» What to work on
Write the following entries out again exactly, skipping each image.

[Transcribed page contents]
═══

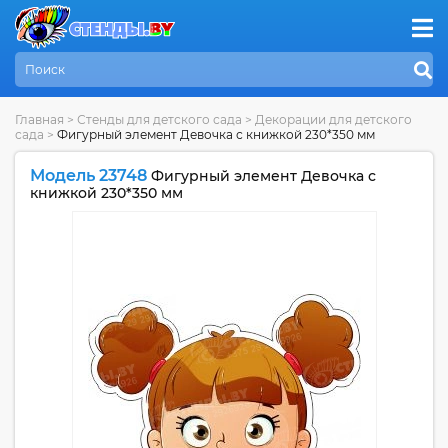
Главная
>
Стенды для детского сада
>
Декорации для детского
сада
>
Фигурный элемент Девочка с книжкой 230*350 мм
Модель 23748
Фигурный элемент Девочка с
книжкой 230*350 мм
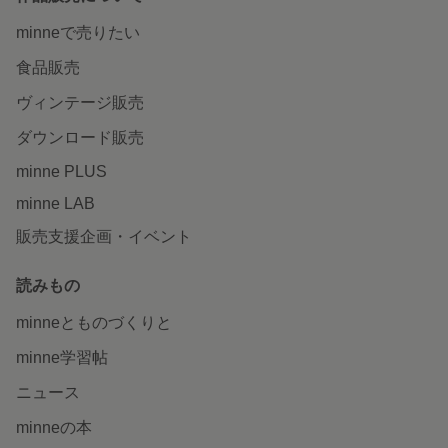
minneで売りたい
食品販売
ヴィンテージ販売
ダウンロード販売
minne PLUS
minne LAB
販売支援企画・イベント
読みもの
minneとものづくりと
minne学習帖
ニュース
minneの本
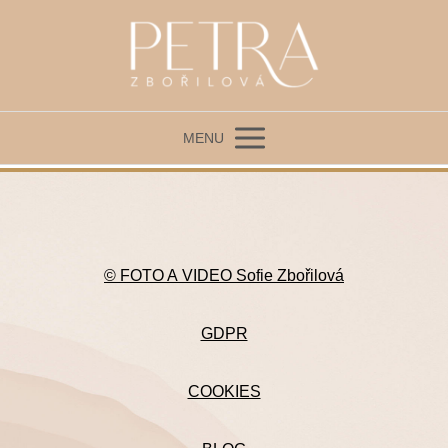
MENU
© FOTO A VIDEO Sofie Zbořilová
GDPR
COOKIES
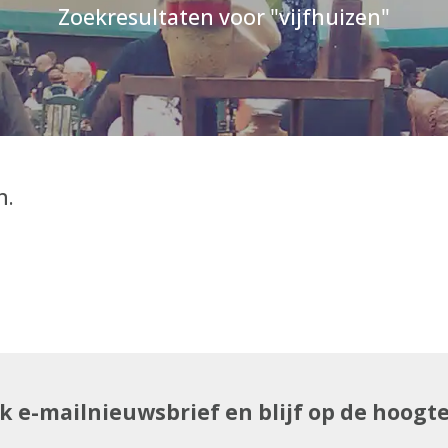
Zoekresultaten voor "vijfhuizen"
n.
uk e-mailnieuwsbrief en blijf op de hoogt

═══

» Result of the task
Главная
>
Стенды для детского сада
>
Декорации для детского
сада
>
Фигурный элемент Девочка с книжкой 230*350 мм
Модель 23748
Фигурный элемент Девочка с
книжкой 230*350 мм
minneで売りたい
食品販売
ヴィンテージ販売
ダウンロード販売
minne PLUS
minne LAB
販売支援企画・イベント
読みもの
minneとものづくりと
minne学習帖
ニュース
minneの本
MENU
© FOTO A VIDEO Sofie Zbořilová
GDPR
COOKIES
Zoekresultaten voor "vijfhuizen"
n.
uk e-mailnieuwsbrief en blijf op de hoogt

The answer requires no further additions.